L'ODYSSÉE NOIRE DE JOSEPH GAÏ RAMAKA
Son court-métrage "Wamè", tourné en noir et blanc, fait résonner les corps et les voix pour raconter l'indicible. Un voyage intense où la danse et le chant deviennent les vecteurs d'une histoire universelle
(SenePlus) - Dans un entretien accordé à RFI, le réalisateur Joseph Gaï Ramaka, Lion d'argent à la Mostra de Venise 1997, dévoile les contours de son nouveau court-métrage « Wamè », présenté au Festival de Clermont-Ferrand. Une œuvre en noir et blanc qui plonge dans les profondeurs de la mémoire collective africaine, entre tragédie et espoir.
Le titre du film, comme l'explique le cinéaste de 72 ans, puise ses racines dans la culture des Lébous, peuple de pêcheurs sénégalais : « Wamè est la force qui donne sa force à la tempête, ce qui fait mouvoir et bouleverser l'océan, ce qui provoque les grandes tempêtes », confie-t-il à RFI.
Le réalisateur construit son récit comme une véritable odyssée africaine, partant de la plage symbolique de Gorée.

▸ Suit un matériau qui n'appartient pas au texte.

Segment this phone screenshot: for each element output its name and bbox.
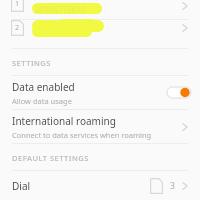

Les premières images sont saisissantes : des hommes au sol, torses nus, ramant jusqu'à l'épuisement, incarnent cette mémoire douloureuse. « Ces hommes-là sont le travail que je tente de faire sur les mémoires. Elles viennent du profond de l'océan, comme le wamè », explique Ramaka.
L'inspiration du film trouve son origine dans un classique du cinéma : « Cette histoire est née dans les cales d'un bateau, en 1914, dans les cales de E la nave va de Fellini », révèle le réalisateur. Un point de départ qui résonne tragiquement avec l'actualité : « Paradoxalement, les choses n'ont pas tellement changé. Aujourd'hui encore, des hommes meurent en mer, très souvent pas très loin des côtes. »
Le film traverse le temps et l'espace, évoquant aussi bien la Côte d'Ivoire et la Libye contemporaines que le massacre des tirailleurs de Thiaroye en 1944. Les témoignages rapportés sont bruts, sans artifices : « Ce ne sont pas des histoires que j'ai inventées. Ce sont des choses qui se sont réellement passées. Je n'ai pas changé un mot », insiste le cinéaste.
Pour porter cette histoire, Ramaka a fait appel au chanteur Mamadou Goo Ba, figure du Front culturel sénégalais. Le réalisateur voit dans la culture une force salvatrice : « Nous sommes convaincus que si l'humanité a des chances d'être sauvée, ça sera grâce à la culture partagée », conclut-il dans son entretien avec RFI.
À travers le chant et la danse, véritables « cris du corps » selon les mots du réalisateur, « Wamè » transcende le simple récit pour devenir une œuvre universelle sur la mémoire, l'espoir et la nécessité de la paix.